NOTE: This part requires some basic understanding of calculus.
These are just my solutions of the book Reinforcement Learning: An Introduction, all the credit for book goes to the authors and other contributors. Complete notes can be found here. If there are any problems with the solutions or you have some ideas ping me at bonde.yash97@gmail.com.
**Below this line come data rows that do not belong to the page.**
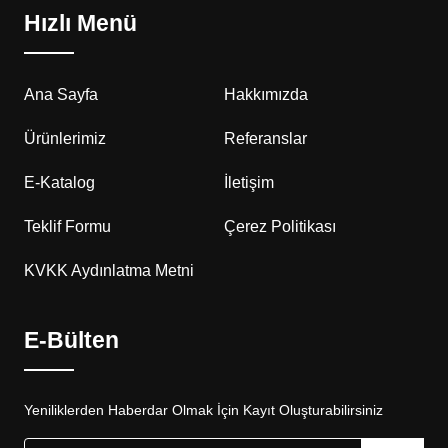
Hızlı Menü
Ana Sayfa
Hakkımızda
Ürünlerimiz
Referanslar
E-Katalog
İletişim
Teklif Formu
Çerez Politikası
KVKK Aydınlatma Metni
E-Bülten
Yeniliklerden Haberdar Olmak İçin Kayıt Oluşturabilirsiniz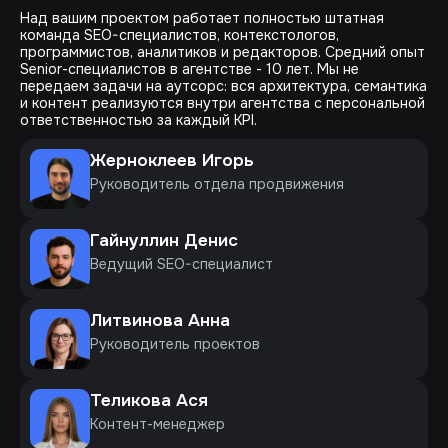
Над вашим проектом работает полностью штатная
команда SEO-специалистов, контекстологов,
программистов, аналитиков и редакторов. Средний опыт
Senior-специалистов в агентстве - 10 лет. Мы не
передаем задачи на аутсорс: вся архитектура, семантика
и контент реализуются внутри агентства с персональной
ответственностью за каждый KPI.
Жерноклеев Игорь
Руководитель отдела продвижения
Гайнуллин Денис
Ведущий SEO-специалист
Литвинова Анна
Руководитель проектов
Теликова Ася
Контент-менеджер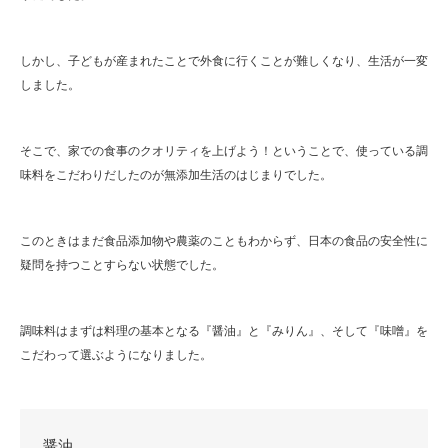
しかし、子どもが産まれたことで外食に行くことが難しくなり、生活が一変
しました。
そこで、家での食事のクオリティを上げよう！ということで、使っている調
味料をこだわりだしたのが無添加生活のはじまりでした。
このときはまだ食品添加物や農薬のこともわからず、日本の食品の安全性に
疑問を持つことすらない状態でした。
調味料はまずは料理の基本となる『醤油』と『みりん』、そして『味噌』を
こだわって選ぶようになりました。
醤油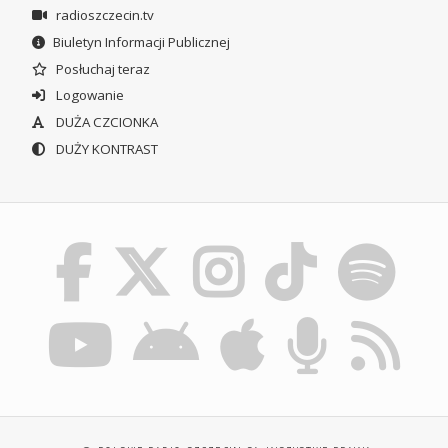
radioszczecin.tv
Biuletyn Informacji Publicznej
Posłuchaj teraz
Logowanie
DUŻA CZCIONKA
DUŻY KONTRAST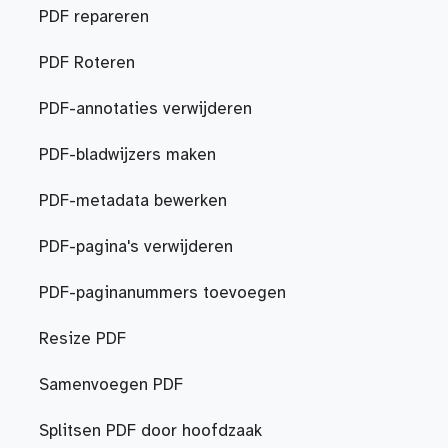
PDF repareren
PDF Roteren
PDF-annotaties verwijderen
PDF-bladwijzers maken
PDF-metadata bewerken
PDF-pagina's verwijderen
PDF-paginanummers toevoegen
Resize PDF
Samenvoegen PDF
Splitsen PDF door hoofdzaak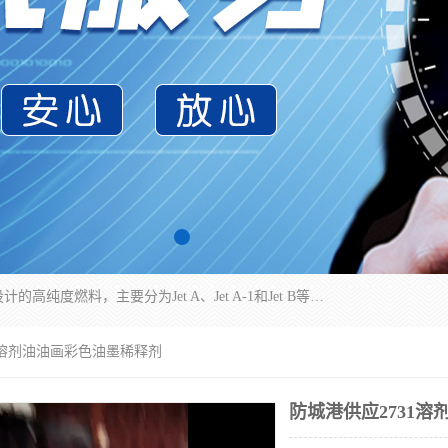
航空煤油（Jet Fuel）是专门为喷气式航空发动机设计的高纯度燃料，主要分为Jet A、Jet A-1和Jet B等类型。其特点是闪点高、低温流动性好，并添加了抗静电剂和抗氧化剂以确保飞行安全。航空煤油需
31溶剂油油画彩色油墨稀释剂
防城港供应2731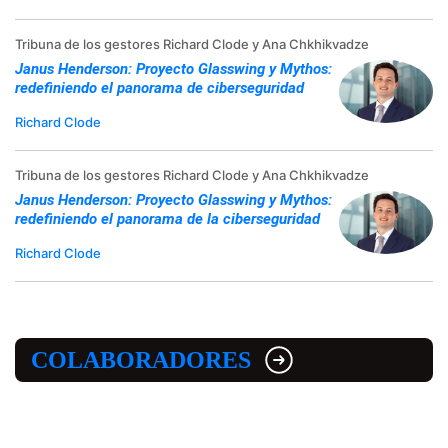
Tribuna de los gestores Richard Clode y Ana Chkhikvadze
Janus Henderson: Proyecto Glasswing y Mythos:
redefiniendo el panorama de ciberseguridad
Richard Clode
Tribuna de los gestores Richard Clode y Ana Chkhikvadze
Janus Henderson: Proyecto Glasswing y Mythos:
redefiniendo el panorama de la ciberseguridad
Richard Clode
COLABORADORES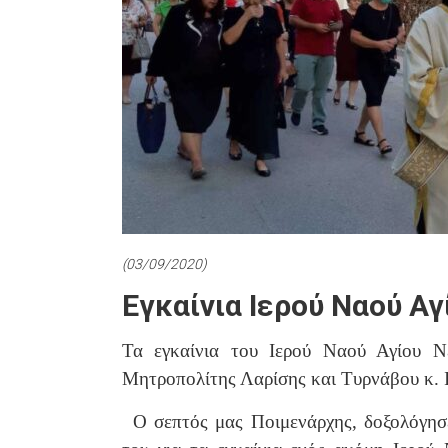
(03/09/2020)
Εγκαίνια Ιερού Ναού Α
Τα εγκαίνια του Ιερού Ναού Αγίου Ν
Μητροπολίτης Λαρίσης και Τυρνάβου κ. 
Ο σεπτός μας Ποιμενάρχης, δοξολόγησε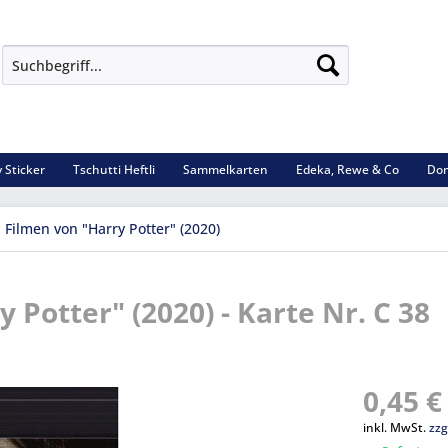
 Sticker
Tschutti Heftli
Sammelkarten
Edeka, Rewe & Co
Dom
 Filmen von "Harry Potter" (2020)
 Potter" (2020) - Karte Nr. C 38
0,45 €
inkl. MwSt.
zzg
Grid for problems 4.1 - 4.3
4.1 Q-Values
qπ(11,down)=−1+vπ(T)=−1+0=−1
qπ(7,down)=−1+vπ(11)=−15
4.2 state values
vπ(15)=−1+0.25(−20−22−14+vπ(15))
vπ(15)=0.75−15=−20
No the dynamics do not change the value of the state because it is still as far off from terminal as S12
4.3 q-value functions
qπ(s,a)=E[Gt∣St=s,At=a]
qπ(s,a)=E[Rt+1+γGt+1∣St=s,At=a]
qπ(s,a)=E[Rt+1+γqπ(St+1,At+1)∣St=s,At=a]
qπ(s,a)=∑s′,rp(s′,r∣s,a)[r+γ∑a′π(a′∣s′)qπ(s′,a′)]
qk(s,a)=∑s′,rp(s′,r∣s,a)[r+γ∑a′π(a′∣s′)qk+1(s′,a′)]
4.4 Subtle bug
The policy iteration algorithm has a subtle bug as follows. Imagine if we are in a state s where either actions a1 and a2 predicted by the policy π(a∣s) lead to the same state s′ (assume it is terminal and there are multiple ways to reach the terminal). In this case the policy will keep on oscillating and may never terminate.
π(s)←maxa∑s′,rp(s′,r∣s,a)[r+γV(s′)]∀s∈S
To fix this we replace the second last line in algorithm i.e. if old action=π(s) then policy-stable←fails, because the policy is oscillating between equally good policies. The way to solve this is to replace it directly with the value returned, if the value is same then the policy is stable.
if vπ′(s)=vπ;policy-stable←true
4.5 Action Value Algorithm
The problem is to convert the policy iteration algorithm's v∗ to q∗. This can be done by adding an inner loop ∀a∈As in 2. Policy Evaluation
q(s,a)←Q(s,a)
Q(s,a)←∑s′,rp(s′r∣s,a)[r+γ∑a′π(a′∣s′)Q(s′,a′)]
Δ←maxa[Δ,∣q(s,a)−Q(s,a)∣]
4.6 Epsilon-soft policy
The problem is to optimize the policy iteration algorithm's when the policy is epsilon-soft i.e. minimum probability of any action is ϵ/∣A(s)∣, thus we can modify Policy Evaluation piece as
v(s)←V(s)
a←max(ϵ/∣A(s)∣,π(s))
V(s)←∑s′,rp(s′r∣s,a)[r+γV(s′)]
4.8 Gambler's Problem - 1
The reason it bets all the money at 50 is because that is the price at which it has the highest probability to win. If the value function represents the probability then it has highest probability of winning at 50.

Value Distribution for ph=0.4
4.9 Gambler's Problem - 2
The reason it bets all the money at 50 is because that is the price at which it has the highest probability to win. If the value function represents the probability then it has highest probability of winning at 50.

Value Distribution for ph=0.25

Value Distribution for ph=0.55
No the results are not stable as θ→0 as the Δ value starts to increase and learning deteriorates. I am unable to generate the optimal policies, I suspect it is because of the float values.